Task prompt: Could you please find each line in the records that contains the word "Todesursache" and copy it?

Supplied information:

/---

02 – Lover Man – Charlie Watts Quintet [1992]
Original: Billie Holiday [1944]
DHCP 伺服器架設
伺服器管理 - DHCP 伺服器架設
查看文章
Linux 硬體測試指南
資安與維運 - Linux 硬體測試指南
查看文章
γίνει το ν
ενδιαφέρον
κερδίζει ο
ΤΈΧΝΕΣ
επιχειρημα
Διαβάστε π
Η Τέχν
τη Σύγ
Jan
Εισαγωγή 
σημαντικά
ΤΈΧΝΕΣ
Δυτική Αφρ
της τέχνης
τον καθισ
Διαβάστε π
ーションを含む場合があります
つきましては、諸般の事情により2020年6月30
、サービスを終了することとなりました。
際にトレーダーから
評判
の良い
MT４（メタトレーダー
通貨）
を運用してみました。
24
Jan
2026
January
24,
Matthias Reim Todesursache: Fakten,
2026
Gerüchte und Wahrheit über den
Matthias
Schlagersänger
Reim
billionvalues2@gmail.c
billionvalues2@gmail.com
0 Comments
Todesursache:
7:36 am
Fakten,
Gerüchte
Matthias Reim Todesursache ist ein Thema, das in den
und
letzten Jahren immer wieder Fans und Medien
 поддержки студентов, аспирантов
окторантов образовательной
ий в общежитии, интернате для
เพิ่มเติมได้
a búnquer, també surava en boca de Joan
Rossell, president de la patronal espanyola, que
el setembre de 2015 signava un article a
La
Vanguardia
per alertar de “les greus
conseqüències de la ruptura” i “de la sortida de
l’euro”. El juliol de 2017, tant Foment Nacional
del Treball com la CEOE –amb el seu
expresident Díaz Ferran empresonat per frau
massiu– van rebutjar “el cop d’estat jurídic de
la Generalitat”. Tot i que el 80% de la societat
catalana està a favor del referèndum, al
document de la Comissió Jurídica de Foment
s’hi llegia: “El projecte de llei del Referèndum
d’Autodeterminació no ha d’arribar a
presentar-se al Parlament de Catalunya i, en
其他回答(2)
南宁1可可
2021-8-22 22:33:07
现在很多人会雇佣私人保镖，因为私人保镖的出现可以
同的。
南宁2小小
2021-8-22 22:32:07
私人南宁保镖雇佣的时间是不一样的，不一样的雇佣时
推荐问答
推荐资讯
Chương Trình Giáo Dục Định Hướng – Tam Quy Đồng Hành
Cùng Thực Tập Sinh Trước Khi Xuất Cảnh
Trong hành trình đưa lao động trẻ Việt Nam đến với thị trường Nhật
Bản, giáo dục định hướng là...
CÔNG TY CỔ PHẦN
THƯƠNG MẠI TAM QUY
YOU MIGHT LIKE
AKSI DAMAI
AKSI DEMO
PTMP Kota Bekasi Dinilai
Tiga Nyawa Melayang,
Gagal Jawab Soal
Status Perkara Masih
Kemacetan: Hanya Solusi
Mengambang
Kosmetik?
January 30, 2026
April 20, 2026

\---
/---

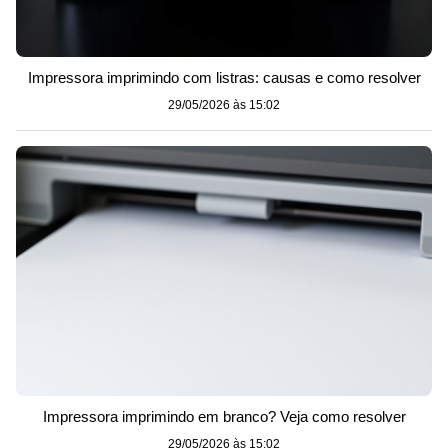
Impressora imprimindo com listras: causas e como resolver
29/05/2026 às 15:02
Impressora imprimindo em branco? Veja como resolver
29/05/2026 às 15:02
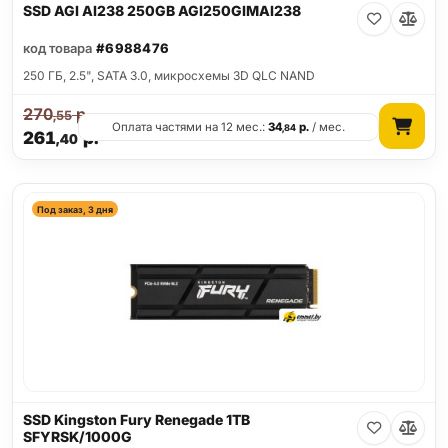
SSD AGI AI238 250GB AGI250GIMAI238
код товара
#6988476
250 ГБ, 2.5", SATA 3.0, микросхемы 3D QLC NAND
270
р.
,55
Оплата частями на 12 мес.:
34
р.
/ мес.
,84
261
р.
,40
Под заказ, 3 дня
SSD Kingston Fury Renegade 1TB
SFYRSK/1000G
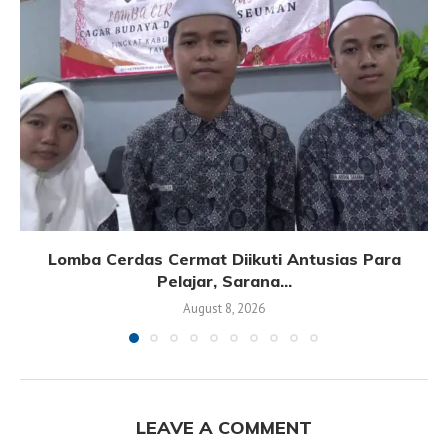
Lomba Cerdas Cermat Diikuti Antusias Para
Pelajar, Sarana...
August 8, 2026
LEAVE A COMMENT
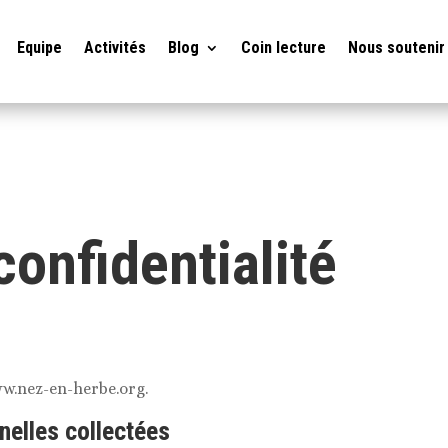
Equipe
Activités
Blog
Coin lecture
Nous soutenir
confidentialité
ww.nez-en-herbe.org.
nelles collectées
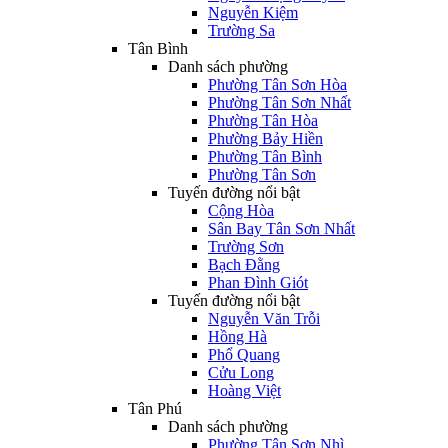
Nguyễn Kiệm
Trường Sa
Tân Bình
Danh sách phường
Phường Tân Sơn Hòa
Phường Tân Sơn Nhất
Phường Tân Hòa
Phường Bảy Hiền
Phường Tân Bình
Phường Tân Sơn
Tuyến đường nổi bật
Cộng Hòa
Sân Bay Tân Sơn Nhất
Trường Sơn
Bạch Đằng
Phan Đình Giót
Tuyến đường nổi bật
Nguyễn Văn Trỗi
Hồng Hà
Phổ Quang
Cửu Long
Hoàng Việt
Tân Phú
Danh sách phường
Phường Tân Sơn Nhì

\---
/---

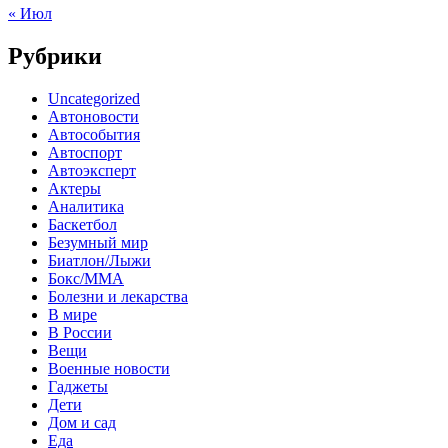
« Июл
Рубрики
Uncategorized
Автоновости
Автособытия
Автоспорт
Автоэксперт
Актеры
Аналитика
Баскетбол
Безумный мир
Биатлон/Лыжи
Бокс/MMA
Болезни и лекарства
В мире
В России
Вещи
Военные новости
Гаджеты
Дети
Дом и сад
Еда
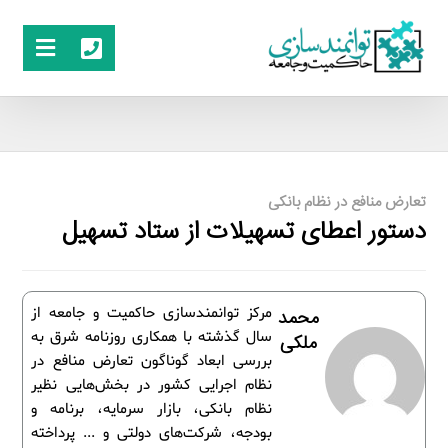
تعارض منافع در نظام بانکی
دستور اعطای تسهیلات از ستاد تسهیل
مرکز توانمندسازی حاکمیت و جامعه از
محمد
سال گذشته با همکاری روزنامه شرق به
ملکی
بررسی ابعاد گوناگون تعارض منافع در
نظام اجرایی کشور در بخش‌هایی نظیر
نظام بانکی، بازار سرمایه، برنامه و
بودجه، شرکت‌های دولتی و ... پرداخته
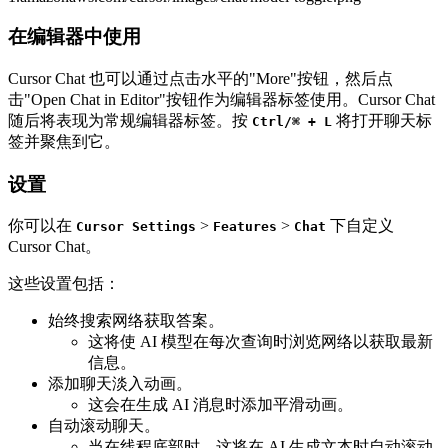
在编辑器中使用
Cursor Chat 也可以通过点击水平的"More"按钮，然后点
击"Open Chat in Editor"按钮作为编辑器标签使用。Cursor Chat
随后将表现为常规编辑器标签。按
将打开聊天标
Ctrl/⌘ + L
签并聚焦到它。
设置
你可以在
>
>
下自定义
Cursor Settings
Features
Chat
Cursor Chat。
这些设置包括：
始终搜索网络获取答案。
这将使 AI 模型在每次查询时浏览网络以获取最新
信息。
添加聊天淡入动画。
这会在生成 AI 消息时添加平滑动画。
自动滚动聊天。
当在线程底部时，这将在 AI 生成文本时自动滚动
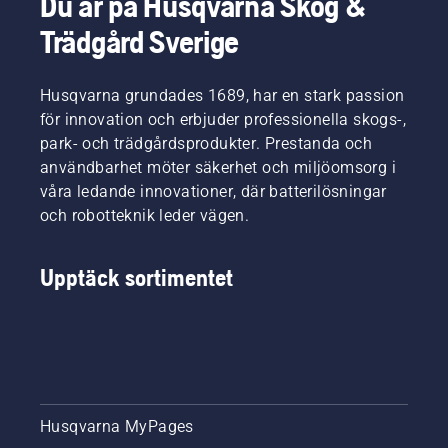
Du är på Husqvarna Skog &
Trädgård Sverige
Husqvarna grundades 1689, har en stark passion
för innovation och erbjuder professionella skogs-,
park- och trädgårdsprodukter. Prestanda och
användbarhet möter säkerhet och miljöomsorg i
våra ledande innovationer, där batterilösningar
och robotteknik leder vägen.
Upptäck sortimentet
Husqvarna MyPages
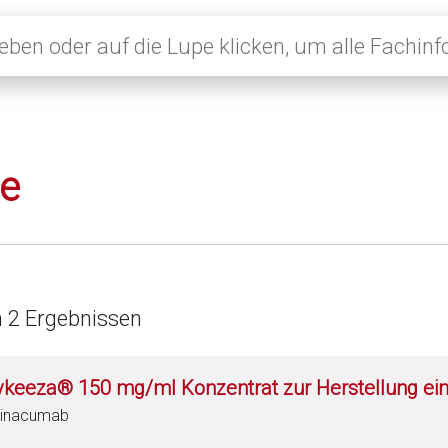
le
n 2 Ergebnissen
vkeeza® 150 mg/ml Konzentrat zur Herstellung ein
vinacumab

\---

Task response:
Matthias Reim Todesursache: Fakten,
Todesursache:
Matthias Reim Todesursache ist ein Thema, das in den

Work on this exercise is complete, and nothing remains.